Statistics in Economics:






  Economics is the study of various factors that affect both nations and individuals. Statistics is one of the most important topics that governs modern economic theory and economic models, so much so that it has its own sub branch called ‘Economic Statistics’ or ‘Econometrics’. Econometrics is a subset of applied statistics that concerns itself with the collection, analysis, and processing of economic data. Various theories and principles have been developed by economists based on the deductive logic of production, distribution, trade, demand, price cycles, tax, etc. These theories are only of academic importance unless they are put through an empirical examination. Such theories can be compared to real-life scenarios using statistical analysis.
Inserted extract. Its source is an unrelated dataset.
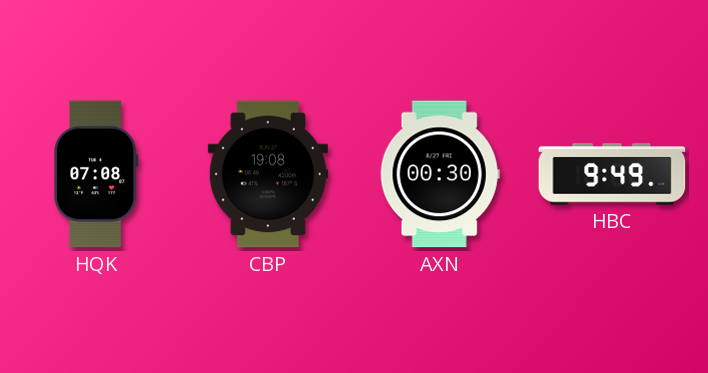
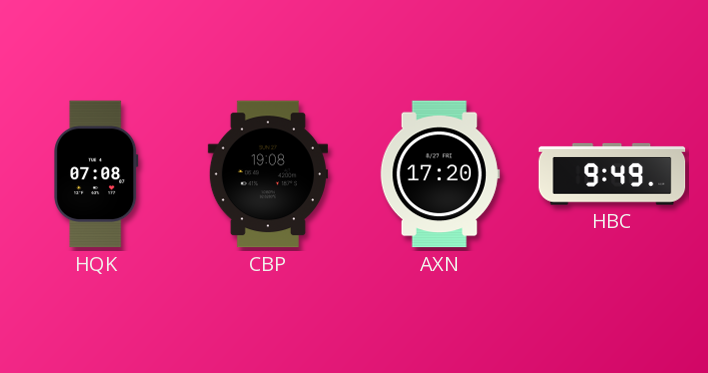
AXN: 00:30 -> 17:20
Statistics is widely used by economists to analyze various social and economic phenomena and hence develop appropriate models that help us understand the economy better. It helps derive relationships between variables like price and quantity, money supply and price, consumer spending and GDP etc. Today, statistics has become a mainstay in most if not all economics and business-related courses.
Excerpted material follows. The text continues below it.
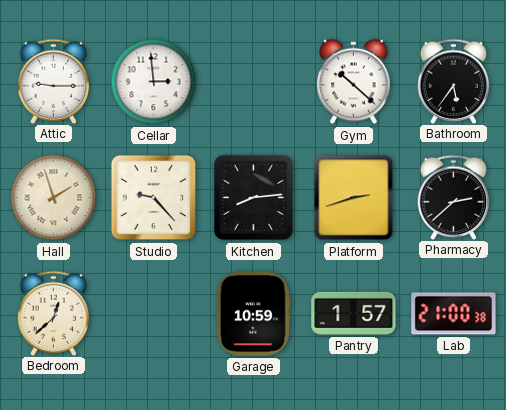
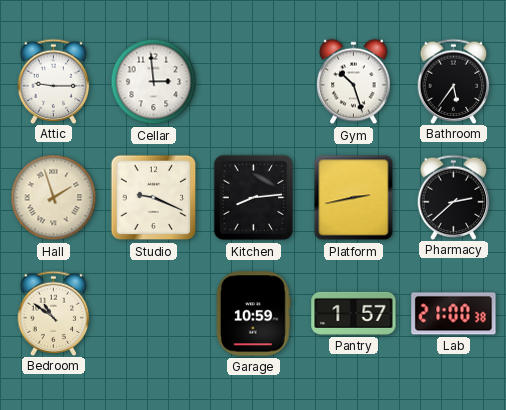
Gym: 10:22 -> 10:27
Studio: 9:23 -> 9:19
Platform: 2:42 -> 2:43
Bedroom: 12:38 -> 10:51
A lot of statistical concepts such as correlation, regression, mean, and variance help economists build intricate economic models that aim to describe the complex economic environment that we live in. A lot of economic indicators such as the GDP, Inflation Index, Interest and Repo rates, all have their roots strongly embedded in the field of statistics. Statistical data and powerful statistical techniques of probability, expectations, sampling, significance test, estimation theory, forecasting, etc. play an important role in all such calculations. It is impossible to run an economy smoothly without extensive use of statistics. For example, economic planning; an important aspect of any country’s prosperity relies heavily on the use and application of statistics and statistical methods. In India, the five-year plans and the annual budget extensively use statistical tools to end up on a result that would be most beneficial to the economy and hence the people of the country. Furthermore, stock markets such as the NYSE, BSE, LSE etc. would have been able to reach the highs that they are experiencing now without thorough and comprehensive use of statistics. All stock market indices and individual stocks derive their value from demand and supply, the value is computed by using statistical methods such as Beta index, Relative Strength Index and Simple Moving average.
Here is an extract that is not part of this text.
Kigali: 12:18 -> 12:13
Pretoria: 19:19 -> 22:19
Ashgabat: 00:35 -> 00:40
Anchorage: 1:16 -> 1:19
The application of statistics allows businesses and economies to run efficiently, by employing complex methods like predictive analysis, regression techniques, correlation etc. to break down complex data into easily interpretable numbers. It helps organizations better evaluate the probability of occurrence of future events and hence, allows leaders to make better, more informed decisions pertaining to the course of action that an organization should pursue in the future.

Statistics is present in any field that involves the analysis and manipulation of data. The future of our world is highly dependent on how we can collect and analyze data in a meaningful and efficient way, statistics is at the heart of this transformation that we are going through. As the world around us evolves and we move into the age of AI, deep learning, big data, and blockchain it is imperative that statistics will play a vital role in the advancement of the world economies and the human race as a whole.